Christian religions run around everywhere nowadays, over 38,000 versions last time I looked, and all of them claim to possess something given by God called the Holy Spirit.
Problem is, they all have different definitions. Can they actually possess this spirit, whatever it is?
A man named Alan Turing, lo ng before we actually had computers anything like what we have, created a “Turing Machine” that would operate according to universal principles. One of the first things established right off was called the Turing halting problem. What Turing realized in this little “thought experiment” was that there exists questions which a universal Turing Machine simply can never solve. Certain mathematical questions reach toward infinity, and the computer simple will be unable to give us an answer one way or another as to what is the correct answer on certain questions.

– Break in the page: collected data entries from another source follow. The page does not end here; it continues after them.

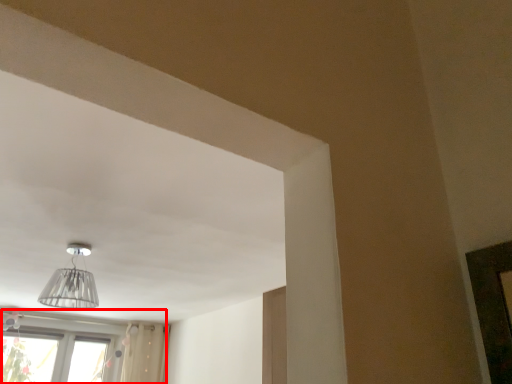 Question: From the image, what is the correct spatial relationship of window (annotated by the red box) in relation to lamp?

Choices:
 (A) right
 (B) left

Answer: (B) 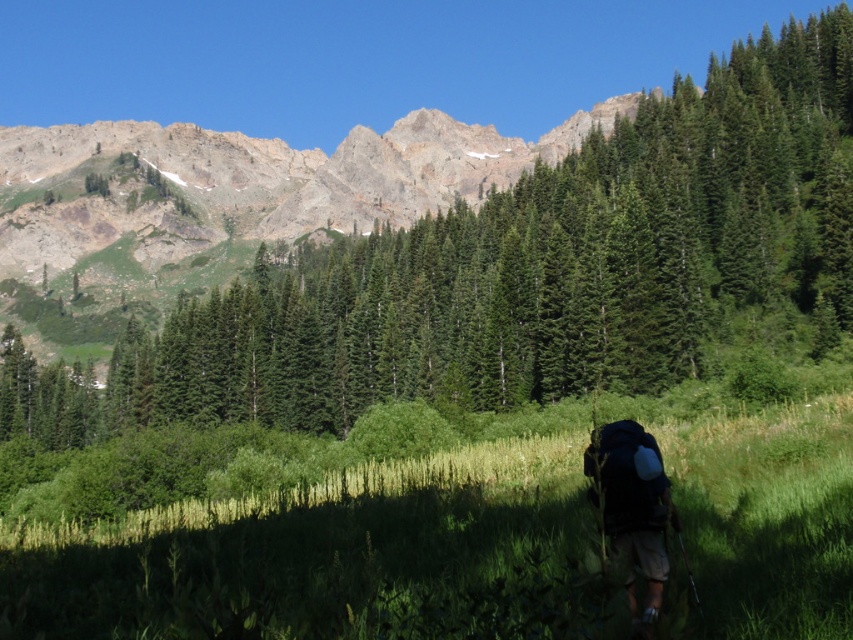 Does green grassy at lower center lie in front of dark blue backpack at lower right?

Yes.

Where is `green grassy at lower center`? The image size is (853, 640). green grassy at lower center is located at coordinates (306, 552). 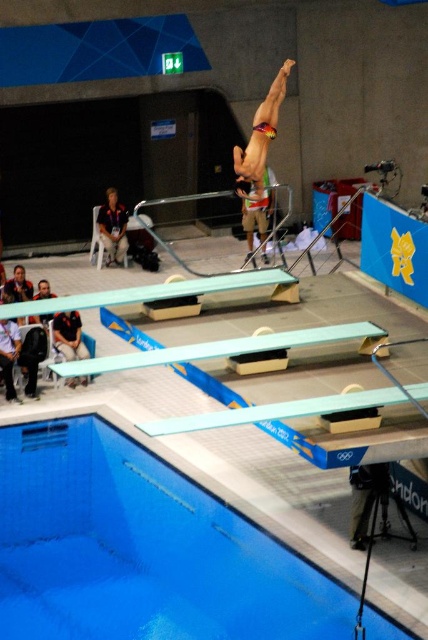 Does matte yellow swimsuit at center appear over light brown leather jacket at lower left?

Yes, matte yellow swimsuit at center is above light brown leather jacket at lower left.

Is point (247, 246) positioned after point (110, 244)?

That is True.

The height and width of the screenshot is (640, 428). I want to click on matte yellow swimsuit at center, so click(256, 214).

Is point (413, 388) less distant than point (264, 173)?

Yes, point (413, 388) is in front of point (264, 173).

Identify the location of smooth white diving board at center. (276, 412).

Locate an element on the screen. The height and width of the screenshot is (640, 428). smooth white diving board at center is located at coordinates (276, 412).

Which is more to the right, smooth white diving board at center or multicolored bikini at center?

multicolored bikini at center is more to the right.

Is smooth white diving board at center above multicolored bikini at center?

Actually, smooth white diving board at center is below multicolored bikini at center.

You are a GUI agent. You are given a task and a screenshot of the screen. Output one action in this format:
    pyautogui.click(x=<x>, y=<y>)
    Task: Click on the smooth white diving board at center
    The image size is (428, 640).
    Given the screenshot: What is the action you would take?
    pyautogui.click(x=276, y=412)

Then he developed this test which is now generally called the Turing test. Suppose, said Turing, you had a man and a woman behind a curtain, and you asked another person to sit on the other side of the curtain, and by passing written questions back and forth, the person could determine, purely by the answers of the questions, which was a man and which was a woman.

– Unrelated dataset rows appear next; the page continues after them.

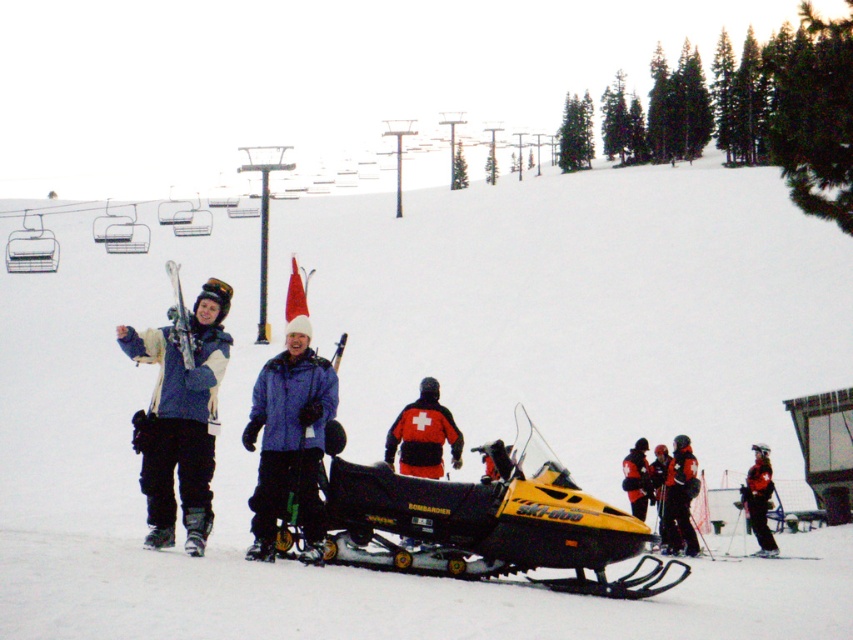 You are a photographer positioned at the center of the scene. You want to take a photo of the matte blue jacket at left and the red ski suit at center. Which one is closer to your current position?

The red ski suit at center is closer to your current position because it is at the center, while the matte blue jacket at left is positioned to the left of it.

You are a photographer trying to capture the yellow matte snowmobile at center and the black ski pants at center in the same frame. Based on their positions, which object is closer to the camera?

The yellow matte snowmobile at center is positioned over the black ski pants at center, meaning it is closer to the camera.

Looking at this image, you are a photographer trying to capture a clear photo of the yellow matte snowmobile at center and the black ski pants at center. Since the snowmobile is smaller in the frame, how can you adjust your camera position to ensure both objects are equally visible in the photo?

Since the yellow matte snowmobile at center is smaller than the black ski pants at center, you can move closer to the snowmobile to make it appear larger in the frame while maintaining the ski pants at a distance, ensuring both objects are equally visible.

From that, Turing proposed a similar test. Suppose a person sat on one side of the curtain, and on the other side, there was a computer. The person would type questions to the computer, but would not know whether he was asking questions of a computer or a real person.
The computer would then send typewritten answers back “pretending” to be a real person. If this computer could answer questions so that, to all intents and purposes, the person on the other side of the curtain could not tell by those answers whether he was questioning a computer or a real person, then to all intents and purposes, the computer would be the equivalent of a real person.

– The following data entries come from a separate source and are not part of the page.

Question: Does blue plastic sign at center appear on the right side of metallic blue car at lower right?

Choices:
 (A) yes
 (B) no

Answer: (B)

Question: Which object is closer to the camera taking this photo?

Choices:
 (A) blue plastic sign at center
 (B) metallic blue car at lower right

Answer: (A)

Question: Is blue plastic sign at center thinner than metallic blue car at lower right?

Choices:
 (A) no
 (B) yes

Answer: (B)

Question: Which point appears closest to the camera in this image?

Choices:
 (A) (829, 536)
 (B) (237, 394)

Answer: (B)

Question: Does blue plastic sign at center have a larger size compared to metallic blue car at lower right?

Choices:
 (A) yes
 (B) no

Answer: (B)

Let’s propose, then, a similar “Turing test” for the “Holy Spirit”.
Suppose there could be a way of defining what the Holy Spirit is, and the definition could be written in such a way that a person could ask questions of a computer(without knowing it was a computer), showing whether that computer could properly answer the questions.
Wait a minute, you say, there is no such test or a process by which we can ask a computer to define the Holy Spirit. Of course not, because if there was, we could all know exactly what it is, and we could define it for ourselves.
But if we could define it ourselves, then we could take that definition and program it into a computer, so that any computer would know as much about the Holy Spirit as we do.
THEN, if we asked a computer questions about the Holy Spirit, to all intents and purposes, that computer would “possess” the Holy Spirit!
Not possible? Why? Because the Holy Spirit must come from God? But how do we know that, if we can’t define it, and if we CAN define it, then we can program a computer to have it exactly the same as ourselves. If we can define it, we can program it. If we can program it, a computer can have it exactly the same as we do.
This would seem to leave one of two options:
1.There is no Holy Spirit
2.There may actually be a Holy Spirit, but we have no way of defining or controlling it, which means that there is no proof whatever, from proposition (1) or proposition (2), that any religion, any church, any doctrine, any dogma, actually represents the Holy Spirit, which means that every attempt will simply result in infinite splintering of ideas as to what he Holy Spirit is.
While this may not disprove the existence of a Holy Spirit, it certainly leaves no room for any religion to claim authority over the Holy Spirit.